_Problem_
Identify each line below that contains the word "صوتی", and copy it out.

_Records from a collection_
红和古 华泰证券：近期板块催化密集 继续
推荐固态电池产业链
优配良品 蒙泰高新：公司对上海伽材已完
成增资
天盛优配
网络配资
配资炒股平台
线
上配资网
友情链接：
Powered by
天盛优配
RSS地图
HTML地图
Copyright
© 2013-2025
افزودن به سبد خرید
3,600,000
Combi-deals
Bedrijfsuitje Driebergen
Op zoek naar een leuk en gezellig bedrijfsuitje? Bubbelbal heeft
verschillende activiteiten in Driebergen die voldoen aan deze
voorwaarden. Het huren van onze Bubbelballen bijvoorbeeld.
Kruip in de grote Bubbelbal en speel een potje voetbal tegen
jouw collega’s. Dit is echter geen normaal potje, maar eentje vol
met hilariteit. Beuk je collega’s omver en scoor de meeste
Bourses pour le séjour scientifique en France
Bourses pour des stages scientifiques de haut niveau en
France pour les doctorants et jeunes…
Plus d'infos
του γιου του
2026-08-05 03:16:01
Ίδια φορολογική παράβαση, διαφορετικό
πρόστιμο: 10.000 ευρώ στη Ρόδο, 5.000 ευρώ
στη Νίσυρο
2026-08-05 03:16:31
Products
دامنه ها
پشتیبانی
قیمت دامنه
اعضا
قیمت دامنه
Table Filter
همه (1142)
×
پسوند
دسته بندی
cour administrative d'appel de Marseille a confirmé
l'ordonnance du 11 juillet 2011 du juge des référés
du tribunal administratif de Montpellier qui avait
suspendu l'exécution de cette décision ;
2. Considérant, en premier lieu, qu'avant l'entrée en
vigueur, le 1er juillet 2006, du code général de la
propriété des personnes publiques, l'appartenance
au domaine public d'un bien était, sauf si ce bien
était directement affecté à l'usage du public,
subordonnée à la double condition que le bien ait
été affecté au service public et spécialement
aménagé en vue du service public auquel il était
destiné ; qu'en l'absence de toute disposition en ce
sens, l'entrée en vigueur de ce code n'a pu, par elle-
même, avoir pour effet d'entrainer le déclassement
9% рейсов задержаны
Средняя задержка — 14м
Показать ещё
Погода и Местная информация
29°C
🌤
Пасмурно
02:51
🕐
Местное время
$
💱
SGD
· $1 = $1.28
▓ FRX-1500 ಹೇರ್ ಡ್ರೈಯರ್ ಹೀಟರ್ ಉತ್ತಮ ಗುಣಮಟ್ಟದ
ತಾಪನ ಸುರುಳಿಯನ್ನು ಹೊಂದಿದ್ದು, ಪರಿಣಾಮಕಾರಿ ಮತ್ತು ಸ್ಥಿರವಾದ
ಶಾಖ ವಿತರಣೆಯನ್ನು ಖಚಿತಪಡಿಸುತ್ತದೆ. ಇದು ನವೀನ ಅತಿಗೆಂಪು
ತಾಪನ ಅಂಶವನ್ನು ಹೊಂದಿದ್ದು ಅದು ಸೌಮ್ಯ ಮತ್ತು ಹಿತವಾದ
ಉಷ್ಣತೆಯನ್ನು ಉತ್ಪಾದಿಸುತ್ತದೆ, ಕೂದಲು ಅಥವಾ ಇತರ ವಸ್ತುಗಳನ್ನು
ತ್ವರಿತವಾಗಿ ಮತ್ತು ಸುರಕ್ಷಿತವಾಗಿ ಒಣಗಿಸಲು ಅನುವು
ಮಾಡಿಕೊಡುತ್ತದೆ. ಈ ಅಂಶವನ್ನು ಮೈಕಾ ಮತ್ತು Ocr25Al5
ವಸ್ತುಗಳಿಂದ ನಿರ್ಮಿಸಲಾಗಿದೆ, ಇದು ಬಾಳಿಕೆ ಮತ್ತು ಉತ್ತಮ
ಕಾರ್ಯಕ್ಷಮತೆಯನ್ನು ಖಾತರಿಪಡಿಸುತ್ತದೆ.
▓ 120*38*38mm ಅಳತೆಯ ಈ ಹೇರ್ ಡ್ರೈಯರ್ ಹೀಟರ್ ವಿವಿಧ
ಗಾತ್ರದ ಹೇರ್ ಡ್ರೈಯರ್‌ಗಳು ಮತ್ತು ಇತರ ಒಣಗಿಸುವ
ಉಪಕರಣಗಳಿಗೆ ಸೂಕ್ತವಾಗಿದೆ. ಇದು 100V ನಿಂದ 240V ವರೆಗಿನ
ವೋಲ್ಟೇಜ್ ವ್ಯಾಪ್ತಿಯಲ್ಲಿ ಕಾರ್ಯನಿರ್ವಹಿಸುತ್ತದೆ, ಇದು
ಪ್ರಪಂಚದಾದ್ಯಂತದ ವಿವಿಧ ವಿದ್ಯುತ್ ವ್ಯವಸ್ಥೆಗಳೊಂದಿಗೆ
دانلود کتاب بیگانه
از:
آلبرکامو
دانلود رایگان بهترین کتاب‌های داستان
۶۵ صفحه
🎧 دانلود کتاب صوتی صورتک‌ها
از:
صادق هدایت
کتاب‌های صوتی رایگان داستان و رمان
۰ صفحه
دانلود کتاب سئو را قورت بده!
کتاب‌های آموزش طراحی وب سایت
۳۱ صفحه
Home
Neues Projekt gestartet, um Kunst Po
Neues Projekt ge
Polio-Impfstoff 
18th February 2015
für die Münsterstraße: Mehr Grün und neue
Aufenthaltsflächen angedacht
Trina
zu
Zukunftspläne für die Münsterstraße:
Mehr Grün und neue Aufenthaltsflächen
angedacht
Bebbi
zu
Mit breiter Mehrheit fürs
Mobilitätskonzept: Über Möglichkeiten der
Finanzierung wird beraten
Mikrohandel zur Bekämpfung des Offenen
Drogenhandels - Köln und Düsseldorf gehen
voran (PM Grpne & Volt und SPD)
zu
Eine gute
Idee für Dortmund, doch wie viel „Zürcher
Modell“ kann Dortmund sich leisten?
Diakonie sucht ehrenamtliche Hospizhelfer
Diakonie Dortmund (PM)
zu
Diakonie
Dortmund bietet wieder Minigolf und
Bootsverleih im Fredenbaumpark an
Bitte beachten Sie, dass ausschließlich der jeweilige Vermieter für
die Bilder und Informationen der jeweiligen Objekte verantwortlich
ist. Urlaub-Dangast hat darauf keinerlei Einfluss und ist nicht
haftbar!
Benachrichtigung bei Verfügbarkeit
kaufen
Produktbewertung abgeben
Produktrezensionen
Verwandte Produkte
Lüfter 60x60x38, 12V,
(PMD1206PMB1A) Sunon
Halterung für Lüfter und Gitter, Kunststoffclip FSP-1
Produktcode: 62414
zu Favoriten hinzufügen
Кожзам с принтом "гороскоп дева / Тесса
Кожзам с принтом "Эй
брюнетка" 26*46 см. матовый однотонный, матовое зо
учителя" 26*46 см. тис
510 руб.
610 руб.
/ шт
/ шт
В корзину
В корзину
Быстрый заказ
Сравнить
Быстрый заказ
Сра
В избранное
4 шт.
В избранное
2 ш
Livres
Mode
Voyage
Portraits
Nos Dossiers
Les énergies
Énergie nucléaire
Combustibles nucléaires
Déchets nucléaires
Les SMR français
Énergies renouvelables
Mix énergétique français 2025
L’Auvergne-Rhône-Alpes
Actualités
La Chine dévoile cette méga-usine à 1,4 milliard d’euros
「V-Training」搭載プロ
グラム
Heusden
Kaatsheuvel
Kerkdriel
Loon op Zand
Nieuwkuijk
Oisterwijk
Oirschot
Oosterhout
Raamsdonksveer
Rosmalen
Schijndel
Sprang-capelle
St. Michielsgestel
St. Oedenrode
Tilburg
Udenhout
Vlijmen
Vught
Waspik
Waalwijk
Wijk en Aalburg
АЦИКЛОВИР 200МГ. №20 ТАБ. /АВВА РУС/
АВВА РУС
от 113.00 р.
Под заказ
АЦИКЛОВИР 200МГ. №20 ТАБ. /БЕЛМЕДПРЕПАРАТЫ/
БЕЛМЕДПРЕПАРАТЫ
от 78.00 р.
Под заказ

_Result_
🎧 دانلود کتاب صوتی صورتک‌ها
کتاب‌های صوتی رایگان داستان و رمان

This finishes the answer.